Cecily found him there, clutching the empty chalice. "The steward Berrick is skimming silver again," she warned.
"Let him." Alistair wiped his mouth, the Devourer's hunger cooling into calculation. "We'll need proof. Leverage."
"And the magic?"
He glanced at the chalice. "A tool, not a crutch. I'll master it sip by sip. Bite by bite."
She nodded, but paused at the door. "You're different. Not just the body. The… eyes."
Alistair smiled faintly. "Good."
Alone again, he bit into a stolen mage-apple, its core dissolving into ash. One day, he vowed, I'll devour the sun.
***
Berrick's greed became a spectacle. Silver vanished from the vaults, wine stores "spoiled," and guards loyal to Alistair reported whispers of bribes from rival nobles. Cecily compiled ledgers of discrepancies, her notes precise as scalpels. "He's selling secrets to House Veyn," she said, sliding a parchment across Alistair's desk. "Enough to hang him."
Alistair traced the damning figures, the Devourer's hunger curling into cold delight. "No. Hanging's too quick. Too kind."
He rose, his bulk now tempered by lean muscle beneath tailored silks. "Summon Berrick.
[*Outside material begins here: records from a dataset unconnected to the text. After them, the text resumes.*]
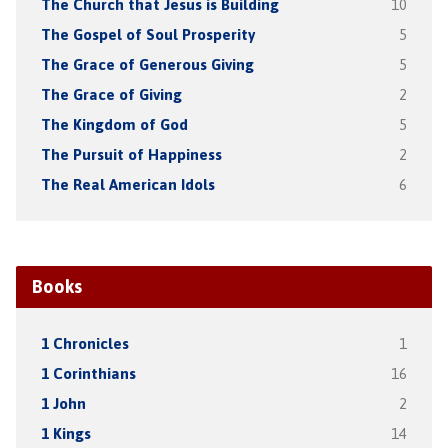
The Church that Jesus is Building
10
The Gospel of Soul Prosperity
5
The Grace of Generous Giving
5
The Grace of Giving
2
The Kingdom of God
5
The Pursuit of Happiness
2
The Real American Idols
6
Books
1 Chronicles
1
1 Corinthians
16
1 John
2
1 Kings
14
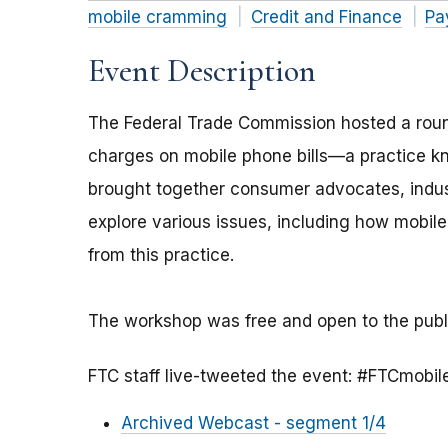
mobile cramming
Credit and Finance
Pa
Event Description
The Federal Trade Commission hosted a roun
charges on mobile phone bills—a practice 
brought together consumer advocates, indus
explore various issues, including how mobi
from this practice.
The workshop was free and open to the publ
FTC staff live-tweeted the event: #FTCmobi
Archived Webcast - segment 1/4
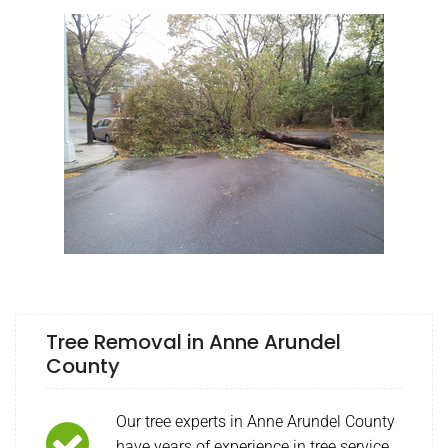
Tree Removal in Anne Arundel
County
Our tree experts in Anne Arundel County
have years of experience in tree service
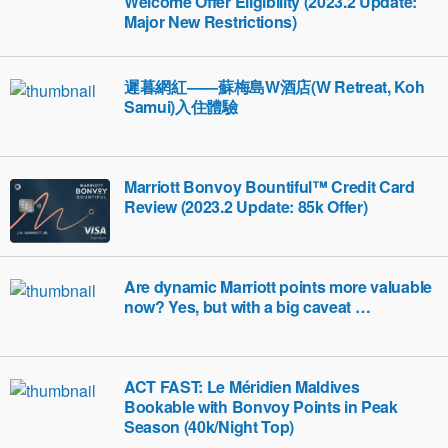
Welcome Offer Eligibility (2023.2 Update:
Major New Restrictions)
遲暮網紅——蘇梅島W酒店(W Retreat, Koh
Samui)入住體驗
Marriott Bonvoy Bountiful™ Credit Card
Review (2023.2 Update: 85k Offer)
Are dynamic Marriott points more valuable
now? Yes, but with a big caveat …
ACT FAST: Le Méridien Maldives
Bookable with Bonvoy Points in Peak
Season (40k/Night Top)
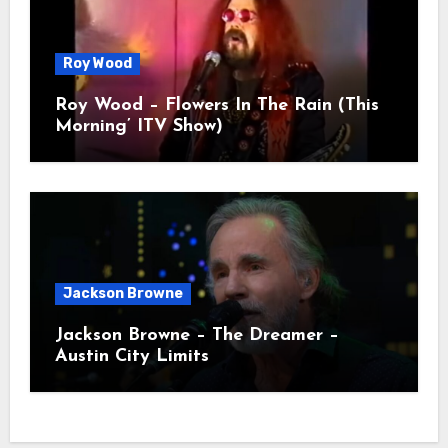
Roy Wood
Roy Wood – Flowers In The Rain (This
Morning’ ITV Show)
Jackson Browne
Jackson Browne – The Dreamer –
Austin City Limits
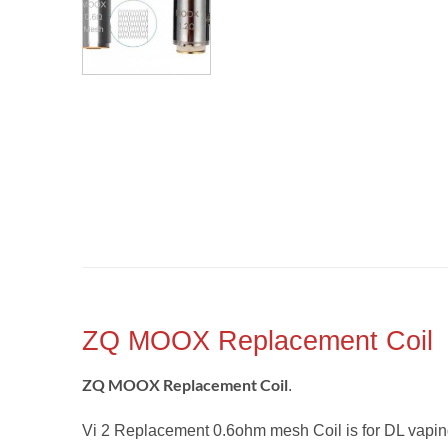
ZQ MOOX Replacement Coil
ZQ MOOX Replacement Coil
.
Vi 2 Replacement 0.6ohm mesh Coil is for DL vapi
And bring the Veyn correspondence—unsealed."
The steward arrived smug, his doublet straining over stolen gold. "My Lord," he simpered, "to what do I—"
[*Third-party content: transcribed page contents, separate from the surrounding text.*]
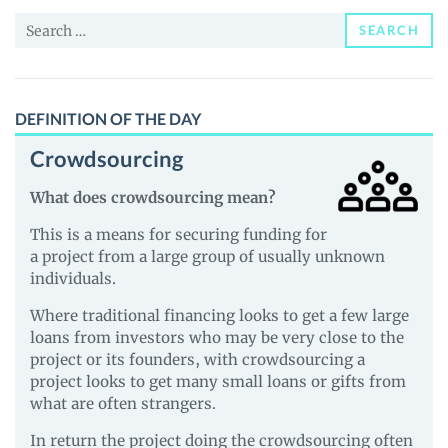
News
Search
and
SEARCH
for:
Guides
DEFINITION OF THE DAY
Crowdsourcing
What does crowdsourcing mean?
This is a means for securing funding for
a project from a large group of usually unknown
individuals.
Where traditional financing looks to get a few large
loans from investors who may be very close to the
project or its founders, with crowdsourcing a
project looks to get many small loans or gifts from
what are often strangers.
In return the project doing the crowdsourcing often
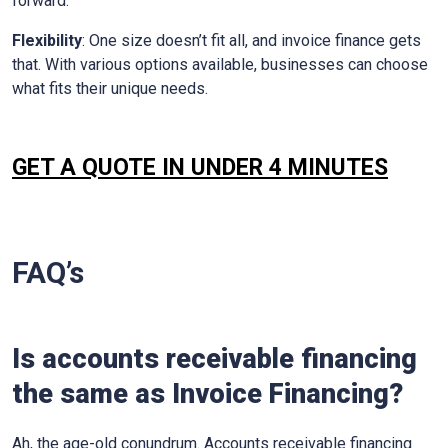
forward.
Flexibility
: One size doesn’t fit all, and invoice finance gets
that. With various options available, businesses can choose
what fits their unique needs.
GET A QUOTE IN UNDER 4 MINUTES
FAQ’s
Is accounts receivable financing
the same as Invoice Financing?
Ah, the age-old conundrum. Accounts receivable financing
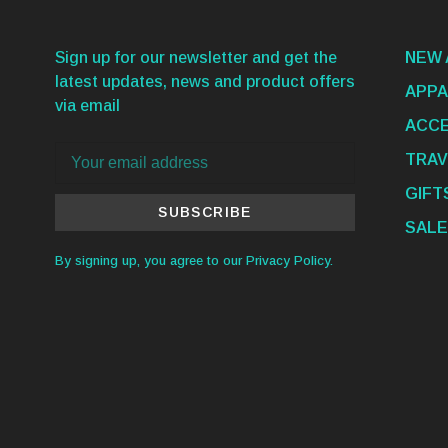
Sign up for our newsletter and get the
NEW 
latest updates, news and product offers
APPA
via email
ACCE
TRAV
GIFT
SUBSCRIBE
SALE
By signing up, you agree to our Privacy Policy.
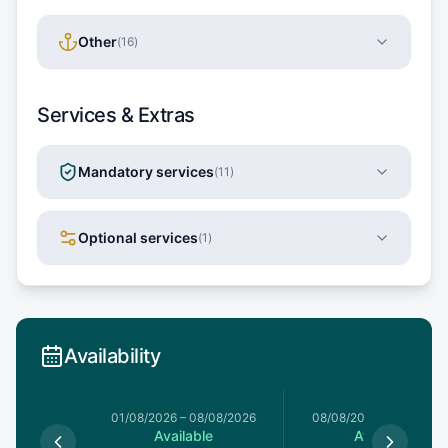
Other
(
16
)
Services & Extras
Mandatory services
(
11
)
Optional services
(
1
)
Availability
1/08/2026
01/08/2026
–
08/08/2026
08/08/2026
–
15/08/20
le
Available
Available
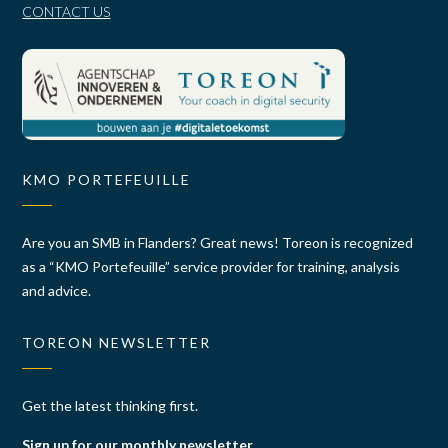
CONTACT US
KMO PORTEFEUILLE
Are you an SMB in Flanders? Great news! Toreon is recognized
as a “KMO Portefeuille” service provider for training, analysis
and advice.
TOREON NEWSLETTER
Get the latest thinking first.
Sign up for our monthly newsletter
Alistair tossed the ledger at his feet. Pages fanned out, detailing every embezzled coin, every treasonous letter. Berrick's face drained to parchment-white.
"I'll have you flogged," he blustered, "for slander!"
"Flogged?" Alistair leaned forward, the Devourer's aura thickening the air. "The King's auditors arrive in a fortnight. Imagine their interest in this." He flicked a Veyn seal onto the desk.
Berrick froze. Treason against the Crown meant execution—and the annihilation of his bloodline.
"Or," Alistair murmured, "serve me, and your 'indiscretions' remain… flexible."
"Serve you? A bloated—"
Alistair's hand shot out, seizing Berrick's wrist. Magic flared—a flicker of stolen wyvern strength—and bone creaked. "Feed House Veyn lies. Report their plans to me. Or watch your children beg in the gutters."
Berrick's defiance crumbled. "Y-Yes, My Lord."
As he scuttled out, Cecily emerged from the shadows. "Will he comply?"
Alistair stared at the trembling door. "Greed and fear are old friends. He'll sell his soul to keep them both."